A full-scale transformation is required to enable healthy diets while contributing to the socio- economic development and minimizing environmental impact and waste. Where traditionally the focus was on from farm to fork, it is now time to look at from fork to farm by putting the consumers’ needs and desires first and by looking at consumption, transportation, production and agriculture.
How to take part
Our shared vision is a world where everyone can choose to enjoy food that is healthy, accessible, affordable & produced in sustainable ways. Achieving a goal this complex needs all the related stakeholders at the table. No expert, government or individual can single-handedly change the way the world eats. In addition, FReSH needs the business community at large to be successful and impactful.
Notes to Editors
The World Business Council for Sustainable Development (WBCSD) is a global, CEO-led organization of over 200 leading businesses working together to accelerate the transition to a sustainable world. With the contribution of non-business partners, WBCSD helps make its member companies more successful and sustainable by focusing on the maximum positive impact for shareholders, the environment and societies.
WBCSD has extensive experience in leading collaborative initiatives, bringing together various stakeholders from business, NGO, the scientific community and governments.
In the run-up to Paris, WBCSD and its members successfully set up Low Carbon Technology Partnership initiative (LCTPi), to define and implement large-scale or scalable, impactful business solutions, to reduce emissions and deliver against the agreed 2C target. This success of mobilizing business to drive the improvements will be repeated for sustainable food systems.
About the EAT Foundation
EAT is a global strategic initiative linking food, health and sustainability across science, business, civil society and policy. The EAT Foundation grew out of the Stockholm Food Forum, launched in 2013. The purpose of the Forum was – and is – to create a safe neutral environment where diverse players from the fields of science, business, politics and civil society can come together in dialogue to discuss the necessary shift of food systems towards greater sustainability, security and equity within the boundaries of our planet. Its aim is to create the primary meeting point for leaders seeking solutions in this space.
The recently formed EAT Foundation seeks the development of evidence-based policies and strategies to catalyze a major global transformation to healthier and more sustainable food systems.

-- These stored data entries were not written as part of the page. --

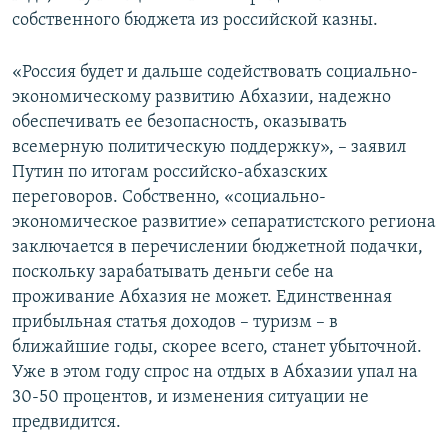
собственного бюджета из российской казны.
«Россия будет и дальше содействовать социально-
экономическому развитию Абхазии, надежно
обеспечивать ее безопасность, оказывать
всемерную политическую поддержку», – заявил
Путин по итогам российско-абхазских
переговоров. Собственно, «социально-
экономическое развитие» сепаратистского региона
заключается в перечислении бюджетной подачки,
поскольку зарабатывать деньги себе на
проживание Абхазия не может. Единственная
прибыльная статья доходов – туризм – в
ближайшие годы, скорее всего, станет убыточной.
Уже в этом году спрос на отдых в Абхазии упал на
30-50 процентов, и изменения ситуации не
предвидится.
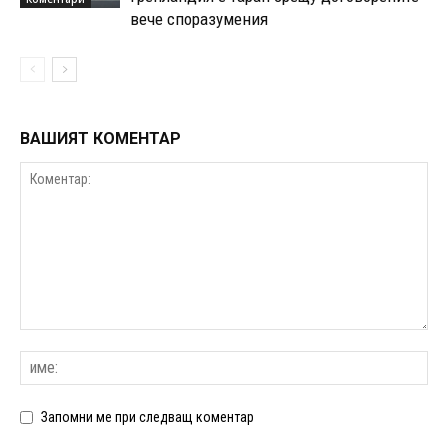
вече споразумения
ВАШИЯТ КОМЕНТАР
Запомни ме при следващ коментар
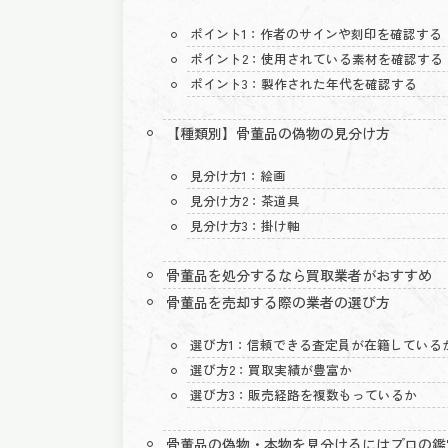
ポイント1：作者のサインや刻印を確認する
ポイント2：使用されている素材を確認する
ポイント3：製作された年代を確認する
【種類別】骨董品の偽物の見分け方
見分け方1：絵画
見分け方2：茶道具
見分け方3：掛け軸
骨董品を処分するなら買取業者がおすすめ
骨董品を売却する際の業者の選び方
選び方1：信頼できる査定員が在籍している
選び方2：買取実績が豊富か
選び方3：販売経路を複数もっているか
骨董品の偽物・本物を見分けるにはプロの鑑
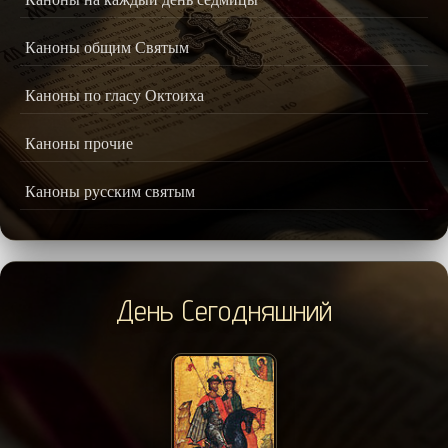
Каноны общим Святым
Каноны по гласу Октоиха
Каноны прочие
Каноны русским святым
День Сегодняшний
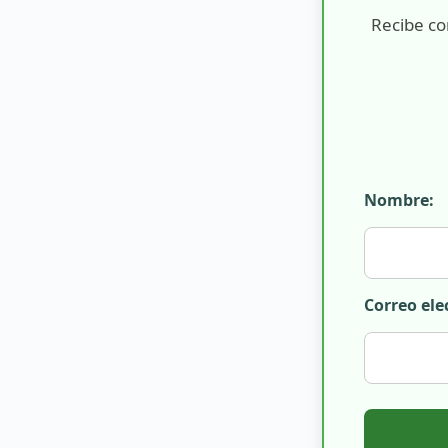
Recibe co
Nombre:
Correo ele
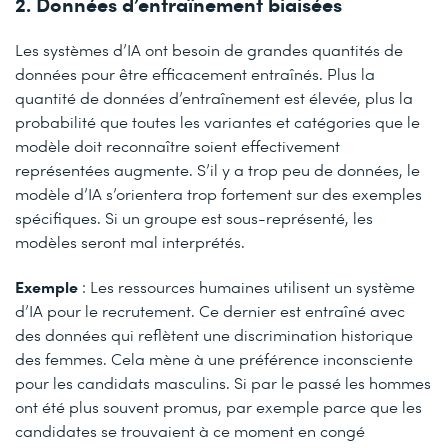
2. Données d’entraînement biaisées
Les systèmes d’IA ont besoin de grandes quantités de
données pour être efficacement entraînés. Plus la
quantité de données d’entraînement est élevée, plus la
probabilité que toutes les variantes et catégories que le
modèle doit reconnaître soient effectivement
représentées augmente. S’il y a trop peu de données, le
modèle d’IA s’orientera trop fortement sur des exemples
spécifiques. Si un groupe est sous-représenté, les
modèles seront mal interprétés.
Exemple
: Les ressources humaines utilisent un système
d’IA pour le recrutement. Ce dernier est entraîné avec
des données qui reflètent une discrimination historique
des femmes. Cela mène à une préférence inconsciente
pour les candidats masculins. Si par le passé les hommes
ont été plus souvent promus, par exemple parce que les
candidates se trouvaient à ce moment en congé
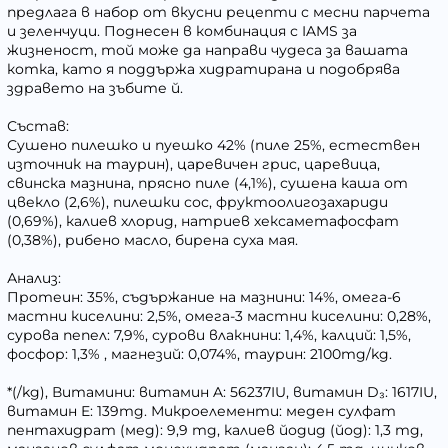
предлага в набор от вкусни рецепти с месни парчета
и зеленчуци. Поднесен в комбинация с IAMS за
жизненост, той може да направи чудеса за вашата
котка, като я поддържа хидратирана и подобрява
здравето на зъбите й.
Състав:
Сушено пилешко и пуешко 42% (пиле 25%, естествен
източник на таурин), царевичен грис, царевица,
свинска мазнина, прясно пиле (4,1%), сушена каша от
цвекло (2,6%), пилешки сос, фруктоолигозахариди
(0,69%), калиев хлорид, натриев хексаметафосфат
(0,38%), рибено масло, бирена суха мая.
Анализ:
Протеин: 35%, съдържание на мазнини: 14%, омега-6
мастни киселини: 2,5%, омега-3 мастни киселини: 0,28%,
сурова пепел: 7,9%, сурови влакнини: 1,4%, калций: 1,5%,
фосфор: 1,3% , магнезий: 0,074%, таурин: 2100mg/kg.
*(/kg), Витамини: витамин A: 56237IU, витамин D₃: 1617IU,
витамин E: 139mg. Микроелементи: меден сулфат
пентахидрат (мед): 9,9 mg, калиев йодид (йод): 1,3 mg,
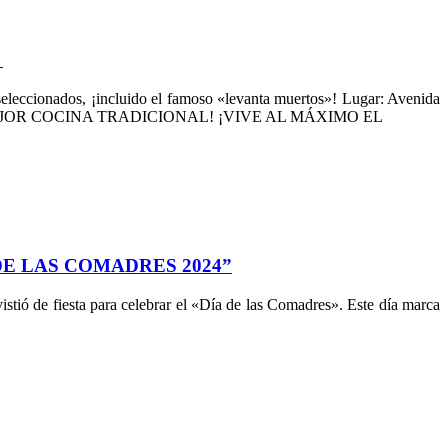
​
 seleccionados, ¡incluido el famoso «levanta muertos»! Lugar: Avenida
LA MEJOR COCINA TRADICIONAL! ¡VIVE AL MÁXIMO EL
DE LAS COMADRES 2024”
stió de fiesta para celebrar el «Día de las Comadres». Este día marca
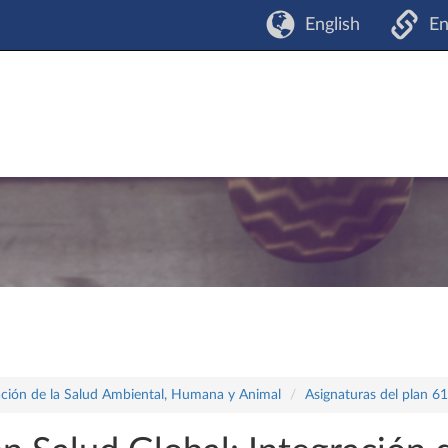
English
En
ración de la Salud Ambiental, Humana y Animal
Asignaturas del plan 6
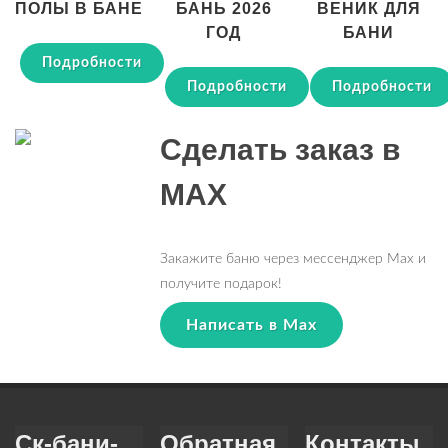
ПОЛЫ В БАНЕ
БАНЬ 2026
ВЕНИК ДЛЯ
ГОД
БАНИ
Подробности
Подробности
Подробности
Сделать заказ в
MAX
Закажите баню через мессенджер Max и
получите подарок!
Написать в Max
Ск-бани-
Обратная
Контакты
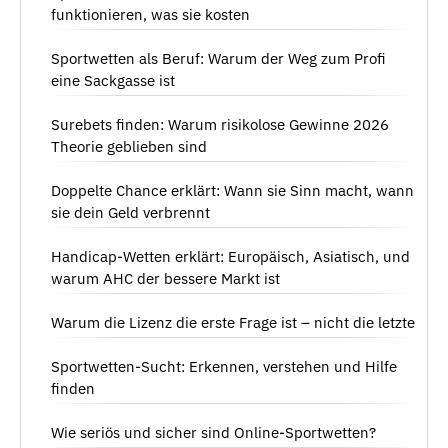
funktionieren, was sie kosten
Sportwetten als Beruf: Warum der Weg zum Profi
eine Sackgasse ist
Surebets finden: Warum risikolose Gewinne 2026
Theorie geblieben sind
Doppelte Chance erklärt: Wann sie Sinn macht, wann
sie dein Geld verbrennt
Handicap-Wetten erklärt: Europäisch, Asiatisch, und
warum AHC der bessere Markt ist
Warum die Lizenz die erste Frage ist – nicht die letzte
Sportwetten-Sucht: Erkennen, verstehen und Hilfe
finden
Wie seriös und sicher sind Online-Sportwetten?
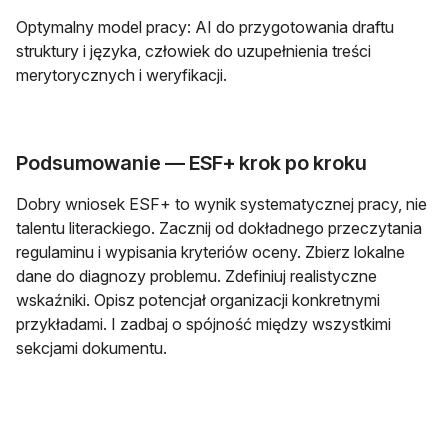
Optymalny model pracy: AI do przygotowania draftu
struktury i języka, człowiek do uzupełnienia treści
merytorycznych i weryfikacji.
Podsumowanie — ESF+ krok po kroku
Dobry wniosek ESF+ to wynik systematycznej pracy, nie
talentu literackiego. Zacznij od dokładnego przeczytania
regulaminu i wypisania kryteriów oceny. Zbierz lokalne
dane do diagnozy problemu. Zdefiniuj realistyczne
wskaźniki. Opisz potencjał organizacji konkretnymi
przykładami. I zadbaj o spójność między wszystkimi
sekcjami dokumentu.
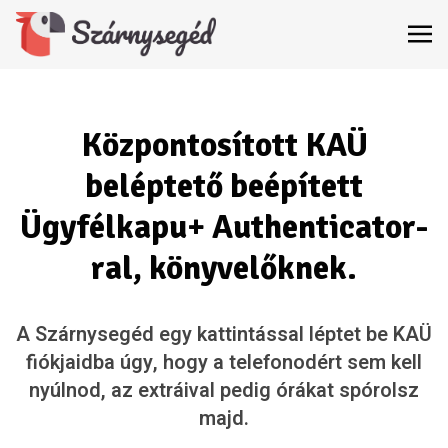
Központosított KAÜ
beléptető beépített
Ügyfélkapu+ Authenticator-
ral, könyvelőknek.
A Szárnysegéd egy kattintással léptet be KAÜ
fiókjaidba úgy, hogy a telefonodért sem kell
nyúlnod, az extráival pedig órákat spórolsz
majd.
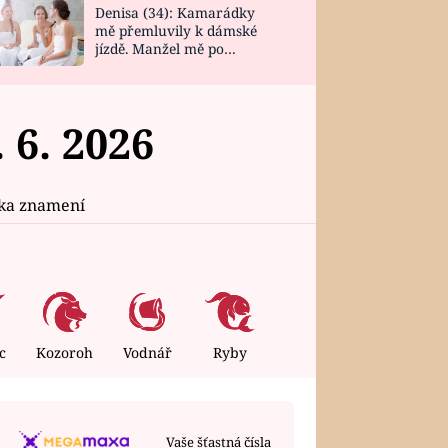
Denisa (34): Kamarádky
mě přemluvily k dámské
jízdě. Manžel mě po
návratu zaskočil
 6. 2026
ika znamení
c
Kozoroh
Vodnář
Ryby
ÚTERÝ
4. 8. 2026
Vaše šťastná čísla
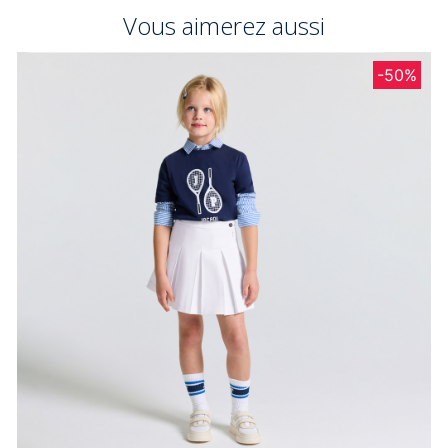
Vous aimerez aussi
-50%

To achieve this EAT creates partnerships across a multitude of key stakeholders to address issues in four key work streams: 1) Strategic Alignment of the Field; 2) Business Engagement; 3) Government Engagement (Global, National and Regional/Local); and 4) Demand-side/Consumer Incentives.
Without industry, change is not possible; without the basic science there is no evidence to stimulate change; without governments, progress will be far too slow; without populations worldwide advocating for new opportunities, governments will not respond quickly. It is a whole collective of players that must catalyze our push for systemic transformation. EAT, as a strategic platform, is filling the need for a global nexus to bring action with a unity of purpose to the diverse group of actors in the food system.